→ **Your assignment**
The full listing should be written out verbatim, and its images should be dropped.
──────── Extracted data
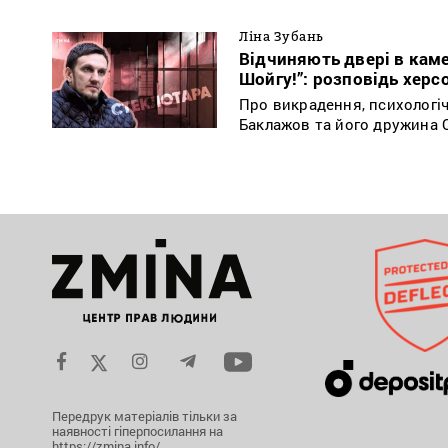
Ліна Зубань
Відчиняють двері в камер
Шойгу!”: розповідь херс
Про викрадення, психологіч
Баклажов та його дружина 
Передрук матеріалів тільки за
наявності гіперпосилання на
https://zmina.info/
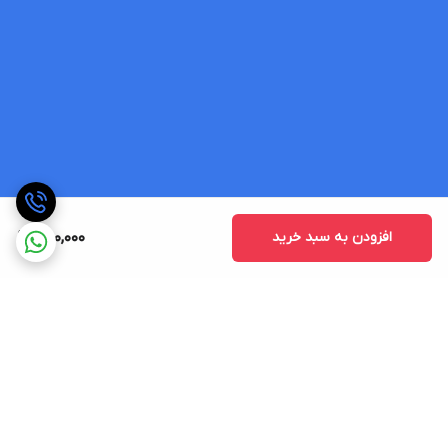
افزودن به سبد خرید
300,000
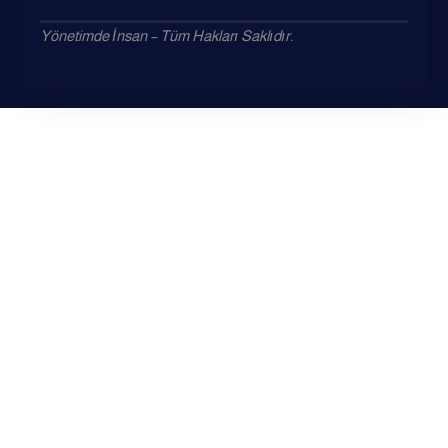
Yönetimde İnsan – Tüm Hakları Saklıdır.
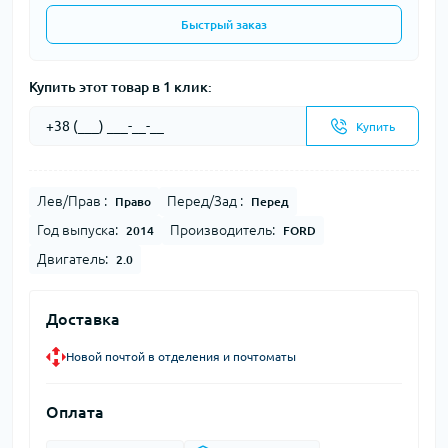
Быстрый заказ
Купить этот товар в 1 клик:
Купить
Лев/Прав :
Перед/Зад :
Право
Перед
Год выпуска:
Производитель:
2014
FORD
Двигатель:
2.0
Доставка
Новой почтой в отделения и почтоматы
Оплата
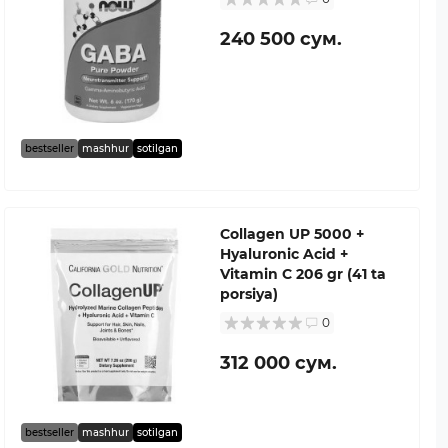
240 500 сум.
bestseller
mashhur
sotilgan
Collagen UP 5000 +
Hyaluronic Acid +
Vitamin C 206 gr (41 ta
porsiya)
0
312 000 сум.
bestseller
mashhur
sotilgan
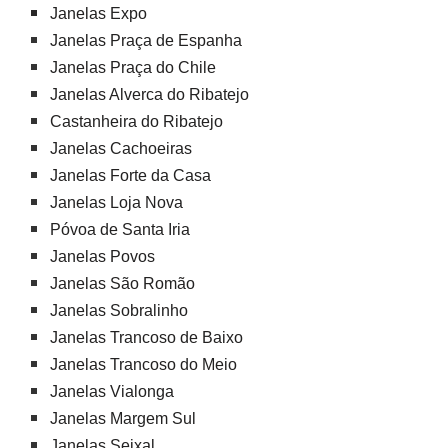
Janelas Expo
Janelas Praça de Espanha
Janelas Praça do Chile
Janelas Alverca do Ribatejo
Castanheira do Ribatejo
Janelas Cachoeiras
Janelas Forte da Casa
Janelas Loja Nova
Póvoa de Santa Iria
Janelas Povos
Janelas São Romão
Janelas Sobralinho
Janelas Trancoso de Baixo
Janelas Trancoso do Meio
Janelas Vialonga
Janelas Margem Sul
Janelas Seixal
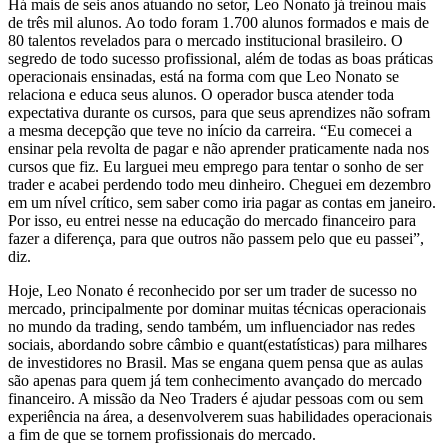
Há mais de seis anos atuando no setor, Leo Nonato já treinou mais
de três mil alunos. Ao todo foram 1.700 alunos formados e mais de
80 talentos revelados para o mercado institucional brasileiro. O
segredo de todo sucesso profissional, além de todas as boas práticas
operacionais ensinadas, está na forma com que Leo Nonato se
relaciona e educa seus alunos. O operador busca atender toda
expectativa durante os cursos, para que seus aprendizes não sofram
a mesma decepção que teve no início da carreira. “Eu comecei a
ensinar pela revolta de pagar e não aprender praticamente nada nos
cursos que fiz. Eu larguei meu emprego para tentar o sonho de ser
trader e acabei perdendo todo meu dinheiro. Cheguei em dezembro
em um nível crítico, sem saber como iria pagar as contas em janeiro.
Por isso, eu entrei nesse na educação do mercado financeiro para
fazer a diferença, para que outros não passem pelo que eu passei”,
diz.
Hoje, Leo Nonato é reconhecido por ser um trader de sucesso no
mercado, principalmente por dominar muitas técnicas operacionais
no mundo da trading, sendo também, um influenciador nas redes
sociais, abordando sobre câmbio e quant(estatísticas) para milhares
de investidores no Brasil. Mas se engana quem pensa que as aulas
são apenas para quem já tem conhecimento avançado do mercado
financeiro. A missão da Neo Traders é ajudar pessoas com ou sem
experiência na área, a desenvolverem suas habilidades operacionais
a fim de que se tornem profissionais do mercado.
────────────────
→ **Your response**
Ліна Зубань
Відчиняють двері в камер
Шойгу!”: розповідь херс
Про викрадення, психологіч
Баклажов та його дружина 
Передрук матеріалів тільки за
наявності гіперпосилання на
https://zmina.info/
افزودن به سبد خرید
300,000
Yönetimde İnsan – Tüm Hakları Saklıdır.
Быстрый заказ
Купить этот товар в 1 клик:
Купить
Лев/Прав :
Перед/Зад :
Право
Перед
Год выпуска:
Производитель:
2014
FORD
Двигатель:
2.0
Доставка
Новой почтой в отделения и почтоматы
Оплата
240 500 сум.
bestseller
mashhur
sotilgan
Collagen UP 5000 +
Hyaluronic Acid +
Vitamin C 206 gr (41 ta
porsiya)
0
312 000 сум.
bestseller
mashhur
sotilgan
Janelas Expo
Janelas Praça de Espanha
Janelas Praça do Chile
Janelas Alverca do Ribatejo
Castanheira do Ribatejo
Janelas Cachoeiras
Janelas Forte da Casa
Janelas Loja Nova
Póvoa de Santa Iria
Janelas Povos
Janelas São Romão
Janelas Sobralinho
Janelas Trancoso de Baixo
Janelas Trancoso do Meio
Janelas Vialonga
Janelas Margem Sul
Janelas Seixal
Há mais de seis anos atuando no setor, Leo Nonato já treinou mais
de três mil alunos. Ao todo foram 1.700 alunos formados e mais de
80 talentos revelados para o mercado institucional brasileiro. O
segredo de todo sucesso profissional, além de todas as boas práticas
operacionais ensinadas, está na forma com que Leo Nonato se
relaciona e educa seus alunos. O operador busca atender toda
expectativa durante os cursos, para que seus aprendizes não sofram
a mesma decepção que teve no início da carreira. “Eu comecei a
ensinar pela revolta de pagar e não aprender praticamente nada nos
cursos que fiz. Eu larguei meu emprego para tentar o sonho de ser
trader e acabei perdendo todo meu dinheiro. Cheguei em dezembro
em um nível crítico, sem saber como iria pagar as contas em janeiro.
Por isso, eu entrei nesse na educação do mercado financeiro para
fazer a diferença, para que outros não passem pelo que eu passei”,
diz.
Hoje, Leo Nonato é reconhecido por ser um trader de sucesso no
mercado, principalmente por dominar muitas técnicas operacionais
no mundo da trading, sendo também, um influenciador nas redes
sociais, abordando sobre câmbio e quant(estatísticas) para milhares
de investidores no Brasil. Mas se engana quem pensa que as aulas
são apenas para quem já tem conhecimento avançado do mercado
financeiro. A missão da Neo Traders é ajudar pessoas com ou sem
experiência na área, a desenvolverem suas habilidades operacionais
a fim de que se tornem profissionais do mercado.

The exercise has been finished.